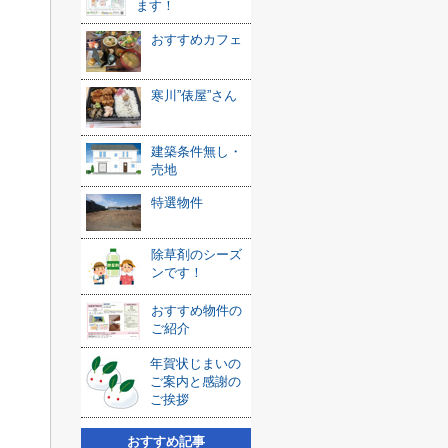
ます！
おすすめカフェ
寒川”俵屋”さん
建築条件無し・
売地
特選物件
除草剤のシーズ
ンです！
おすすめ物件の
ご紹介
年賀状じまいの
ご案内と感謝の
ご挨拶
おすすめ記事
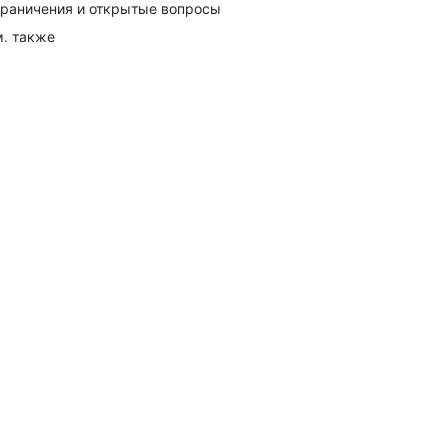
раничения и открытые вопросы
. также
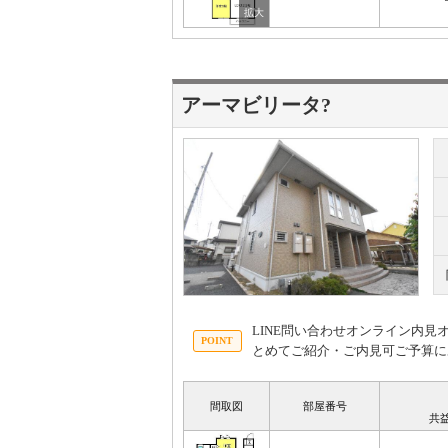
アーマビリータ?
LINE問い合わせオンライン内
とめてご紹介・ご内見可ご予算に
間取図
部屋番号
共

» YOUR OBJECTIVE
An exact copy of each entry is required, minus the pictures.

» TASK OUTPUT
ます！
おすすめカフェ
寒川”俵屋”さん
建築条件無し・
売地
特選物件
除草剤のシーズ
ンです！
おすすめ物件の
ご紹介
年賀状じまいの
ご案内と感謝の
ご挨拶
おすすめ記事
раничения и открытые вопросы
. также
アーマビリータ?
LINE問い合わせオンライン内
とめてご紹介・ご内見可ご予算に
間取図
部屋番号
共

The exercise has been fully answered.